Decisamente critica, invece, la posizione dei rappresentanti degli Ordini Professionali che hanno detto di «condividere le finalità generali del ddl ma con riserva, ritenendo che una proposta di legge con l’ambizione di diventare una nuova legge quadro per il governo del Territorio, debba contenere precisi elementi, quali l’utilizzo dei temi elencati dall’Agenda Urbana Europea (Patto di Amsterdam) all’interno della Strategia Urbana Nazionale; la consapevolezza dell’importanza delle parti storiche delle città e dei territori e la necessità di una loro specifica valorizzazione sotto il profilo ambientale, sociale, culturale ed economico, in coerenza con le relazioni che essi svolgono nei confronti delle altre parti; la formalizzazione del concetto di “Bene comune” applicato a quegli ingredienti dell’organismo urbano che, a prescindere dalla loro proprietà o uso, contribuiscono alla qualità della vita dei cittadini (è bene comune la qualità dell’ambiente urbano come prodotto degli spazi viari, degli spazi aperti, della qualità delle costruzioni, delle infrastrutture verdi e blu ecc); la necessità di una Strategia Urbana di medio termine da affiancare a proposte mirate al breve periodo; la necessità di una Cabina di Regia in capo alla Presidenza del Consiglio che coordini le necessarie risorse che dovranno essere programmate e inserite nelle Leggi di Bilancio annuali; la necessità di coordinamento tra norme statali e norme Regionali; la necessità di definire specifiche tipologie di interventi che classifichino i diversi interventi di rigenerazione».

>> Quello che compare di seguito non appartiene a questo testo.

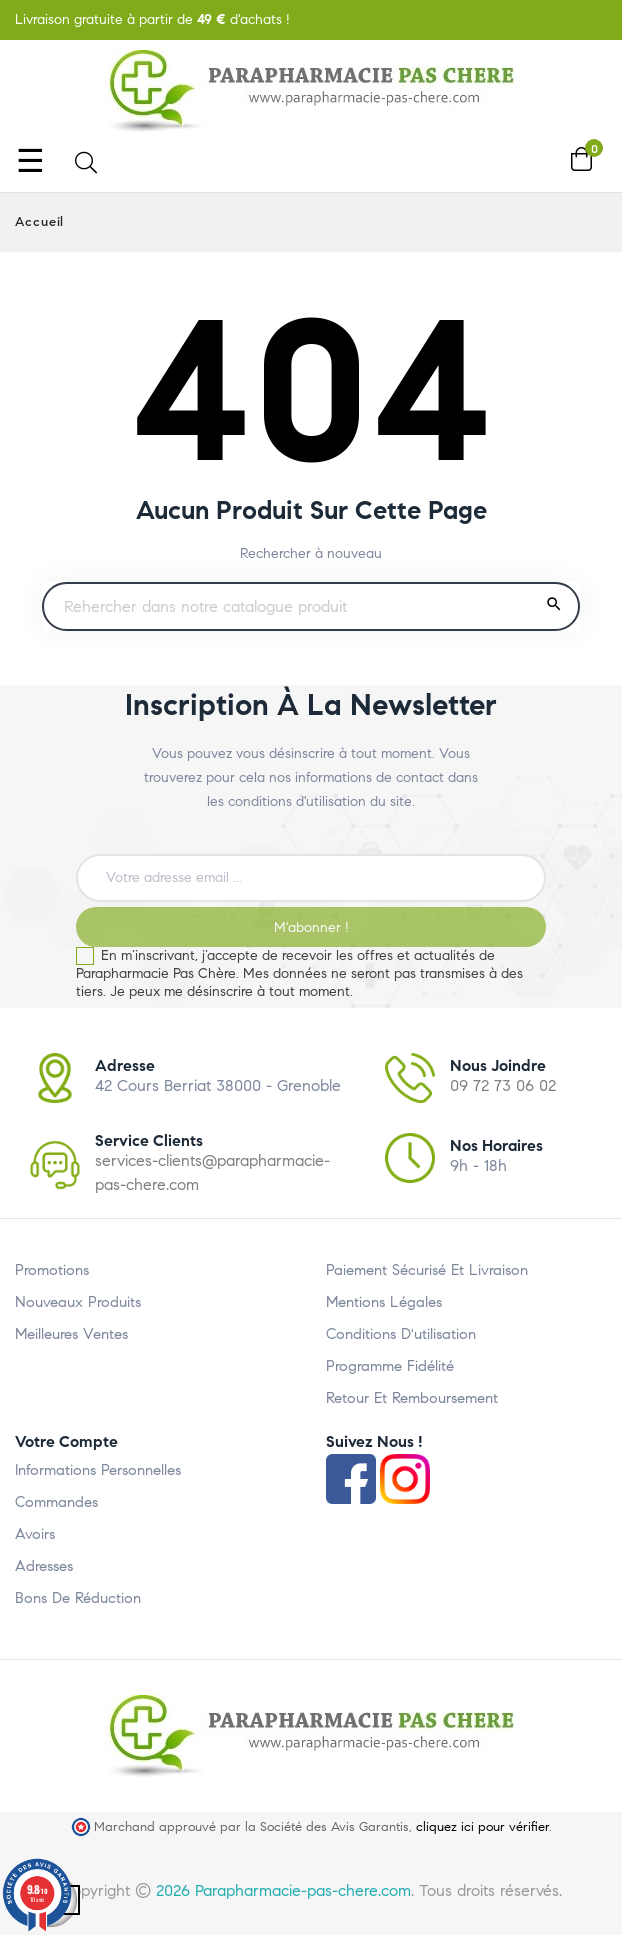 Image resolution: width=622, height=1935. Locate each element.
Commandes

La proposta Morassut pare, dunque, non tener conto che gli ultimi decenni sono stati caratterizzati dal progressivo abbassamento della qualità della vita nelle periferie dei centri urbani, dall’aumento del numero delle unità immobiliari inutilizzate, da un incontrollato consumo di suolo, da centri urbani sfrangiati che hanno invaso la campagna sottraendo terreno all’agricoltura, e che hanno compromesso irrimediabilmente il paesaggio, il patrimonio culturale e il segno identitario della nazione.

«Partendo dal presupposto che rigenerare è molto più oneroso che costruire sul nuovo e che è quindi indispensabile ribaltare il sistema delle convenienze che tuttora privilegia l’edificazione su terreni liberi, piuttosto che la rigenerazione degli ambiti urbani degradati, è necessario prevedere, accanto ad un quadro di regole trasparenti, un sistema di convenienze che garantiscano la “sostenibilità economica” dell’intervento».

(Qui il documento che RPT ha consegnato alla Commissione Ambiente della Camera al termine dell’audizione).

LE IMPRESSIONI DEL FORUM SALVIAMO IL PAESAGGIO

Quando la Proposta di Legge Morassut fu depositata alla Camera, i 75 Esperti del nostro Gruppo di lavoro Tecnico-Scientifico multidisciplinare – protagonisti dell’elaborazione del nostro testo normativo sull’arresto del consumo di suolo – l’avevano laconicamente commentata con un “siamo alle solite” e anche un “cerchiamo di concentrarci sui temi importanti“, quasi a voler scacciare le ombre contenute in questa proposta normativa e augurandosi che la Commissione non avesse reale intenzione a dedicare tempo ed energie alla sua discussione. Purtroppo non è così e certamente anche il Forum sarà chiamato a produrre un proprio articolato documento di “osservazioni”. In attesa, qualche considerazione preliminare la possiamo già avanzare.

Nel suo libro “100 parole per salvare il suolo“, Paolo Pileri spiega benissimo il concetto di “perequazione“, parola magica usata spesso anche come sinonimo di pratica virtuosa per evitare il consumo di suolo, puntualmente smentito dagli effettivi dati statistici registrati. Teoricamente è un “pareggiamento dei diritti urbanistici“, che permette a un proprietario terriero che non può costruire nell’area di sua appartenenza di cedere la propria capacità edificatoria a un altro proprietario. Si tratta di una compravendita apparentemente “libera”, ma in pratica soggetta a mille condizionamenti e rapporti di forza che nascono tra piccoli e grandi proprietari.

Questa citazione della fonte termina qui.